The U.S. House of Representatives passed a comprehensive bill that would tackle the nation’s growing opioid drug abuse problem that includes programs to increase education about the dangers of heroin and prescription painkillers, provide more access to the opioid antidote naloxone, and give treatment for prisoners suffering from addiction.
Lawmakers overwhelmingly approved the Comprehensive Addiction and Recovery Act that rolls a slew of anti-opioid bills passed earlier in the week into a single measure. The act will serve as a base for the Senate when negotiating a final version of the bill.
“We’re facing a public health crisis that crosses ever socioeconomic, every geographic, generational and ethnic boundary,” Rep. Susan Brooks said. “It’s a rural, urban and suburban problem. It reaches into our schools, our places of work, our hospitals. It’s tearing apart and devastating families, and people’s lives.”

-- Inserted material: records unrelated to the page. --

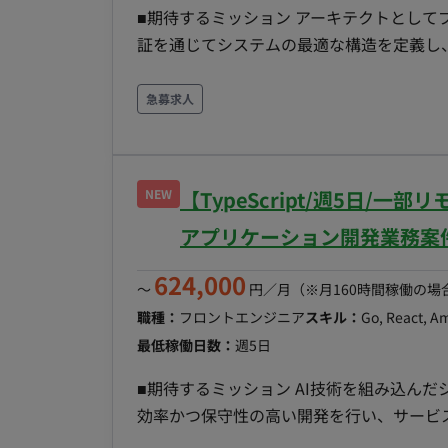
■期待するミッション アーキテクトとし
証を通じてシステムの最適な構造を定義し
待しています。 ■業務内容・担当工程 ・方式設計、標準化作業、技術検証 ・アーキテクチャの検
討・策定および技術面でのリード ・各プ
急募求人
けDX、複合機メーカー業務システム等）に
実装、テスト ■開発環境 ・プログラミング：Java, TypeScript ・FW：React, Spring ・インフラ：
AWS, Azure ■働き方 ・稼働量：週5日 ・リモート稼働：一部リモート ※打合せ時等に顧客先や大
NEW
【TypeScript/週5日/
手Sier（神谷町）に出社の可能性有り。
・フレックス稼働：不可
アプリケーション開発業務案
624,000
〜
円／月
（※月160時間稼働の場
職種：
フロントエンジニア
スキル：
Go, React, A
最低稼働日数：
週5日
■期待するミッション AI技術を組み込ん
効率かつ保守性の高い開発を行い、サービスの
容・担当工程 自社で展開するAIを活用し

The House amendment would allow for a review of current treatment programs and laws that tackle the growing problem of prescription opioids as well as illegal drugs such as heroin, and create a $103 million annual grant program with the U.S. Department of Justice for state and local programs. Incentives were also worked in to encourage drug makers to formulate new opioids with abuse-deterrent properties.
The Food and Drug Administration (FDA) has already started pushing forward new measures to fight prescription drug abuse by adding stricter warnings to immediate-release formulations of opioid painkillers. And, the Centers for Disease Control and Prevention (CDC) has urged doctors to consider whether opioids are absolutely necessary for patients before prescribing them.